RNACAD t-RNA tutorial

This tutorial models t-RNA using a stochastic context-free grammar starting with a structural multiple alignment.

RNACAD allows you to take a training structural multiple alignment with a consensus secondary structure and create a stochastic context-free grammar (SCFG) that can classify new sequences as being similiar to the sequences in the multiple alignment, create multiple alignments of new sequences, and predict secondary structure of new sequences.

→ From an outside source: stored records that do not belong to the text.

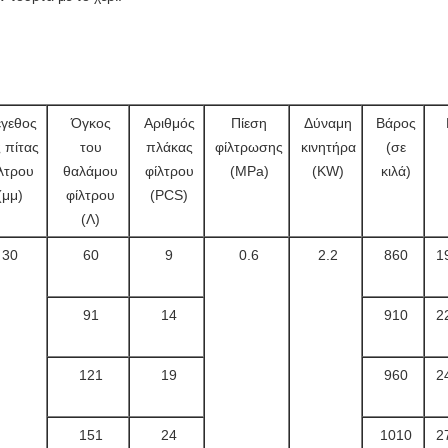
γεθος
Όγκος
Αριθμός
Πίεση
Δύναμη
Βάρος
 πίτας
του
πλάκας
φίλτρωσης
κινητήρα
(σε
λτρου
θαλάμου
φίλτρου
(MPa)
(KW)
κιλά)
(μμ)
φίλτρου
(PCS)
(Λ)
30
60
9
0.6
2.2
860
1
91
14
910
2
121
19
960
2
151
24
1010
2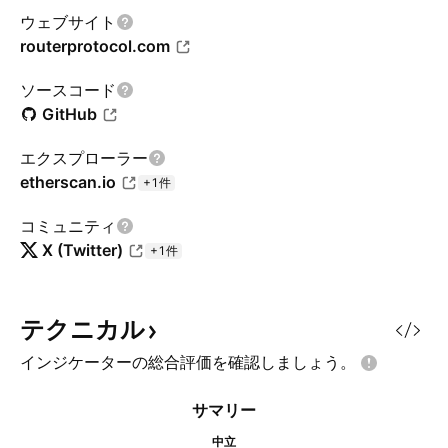
ウェブサイト
routerprotocol.com
ソースコード
GitHub
エクスプローラー
etherscan.io
+1件
コミュニティ
X (Twitter)
+1件
テクニカル
インジケーターの総合評価を確認しましょう。
サマリー
中立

SCFGs model both the primary and secondary structure information contained in the training structural multiple alignment.






Inputs:


RNACAD modeling  starts with the following input files:
 

The system starts with a multiple alignment of eight t-RNA with a typical sequence heading the multiple alignment.  The typical sequence is only used to infer secondary structure for the alignment and is discarded. In this case, the sequence  trna_1 is the typcial sequence and is listed first (this is discarded) and is followed by a copy of itself  (which is not discarded). The file trna.ma contains this alignment:
>trna_1
GCCAAGGTGGCAGAGTTCGGCCTAACGCGGCGGCCTGCAGAGCCGCTC----ATCGCCGGTTCAAATCCGGCCCTTGGCT---
>trna_1
GCCAAGGTGGCAGAGTTCGGCCTAACGCGGCGGCCTGCAGAGCCGCTC----ATCGCCGGTTCAAATCCGGCCCTTGGCT---
>trna_2
GGGCGTGTGGCGTAGTC-GGT--AGCGCGCTCCCTTAGCATGGGAGAG----GTCTCCGGTTCGATTCCGGACTCGTCCA---
>trna_3
-GCCCCATCGTCTAGA--GGCCTAGGACACCTCCCTTTCACGGAGGCG----A-CGGGGATTCGAATTCCCCTGGGGGTA---
>trna_4
GGCGGCATAGCCAAGC--GGT--AAGGCCGTGGATTGCAAATCCTCTA----TTCCCCAGTTCAAATCTGGGTGCCGCCT---
>trna_5
GTCTGATTAGCGCAACT-GGC--AGAGCAACTGACTCTTAATCAGTGG----GTTGTGGGTTCGATTCCCACATCAGGCACCA
>trna_6
GGGCGAATAGTGTCAGC-GGG--AGCACACCAGACTTGCAATCTGGTA----G-GGAGGGTTCGAGTCCCTCTTTGTCCACCA
>trna_7
GGGGCTATAGTTTAACT-GGT--AAAACGGCGATTTTGCATATCGTTA----T-TTCAGGATCGAGTCCTGATAACTCCA---
>trna_8
AGCTTTGTAGTTTATGTG-----AAAATGCTTGTTTGTGATATGAGTGAAAT--------------------TGGAGCTT---
The system is given the secondary structure of a typical sequence. In this case the basepairing information for the sequence  trna_1 is given in the file trna_1.bp:
>trna_1 1/75
>trna_1 2/74
>trna_1 3/73
>trna_1 4/72
>trna_1 5/71
>trna_1 6/70
>trna_1 7/69
>trna_1 10/28
>trna_1 11/27
>trna_1 12/26
>trna_1 13/25
>trna_1 30/46
>trna_1 31/45
>trna_1 32/44
>trna_1 33/43
>trna_1 34/42
>trna_1 52/68
>trna_1 53/67
>trna_1 54/66
>trna_1 55/65
>trna_1 56/64
The format of this file contains lines that start with the sequence name and then i/j indicating that bases i and j are basepaired for that sequence numbering from one. RNACAD takes this structure as the consensus secondary structure and applies it to the multiple alignment to do modeling. Note that pseudoknots (interactions that are not well-nested ) are not allowed in SCFG modeling. The program expects the primary sequence of the typical sequence. In this case it is given in trna_1.seq:
>trna_1
GCCAAGGTGGCAGAGTTCGGCCTAACGCGGCGGCCTGCAGAGCCGCTCATCGCCGGTTCAAATCCGGCCCTTGGCT

With these inputs that describe the multiple alignment and consensus secondary structure we can do SCFG modeling.







 

Modeling

With these three files in place, RNACAD modeling can begin. Issue the command:

runtRNA.exe

The software turns the multiple alignment and secondary structure into a SCFG  that can search databases and create multiple alignments of sequences that are close to the training set in both primary and secondary structure information. The script assumes that you have RNACAD executable files in your path.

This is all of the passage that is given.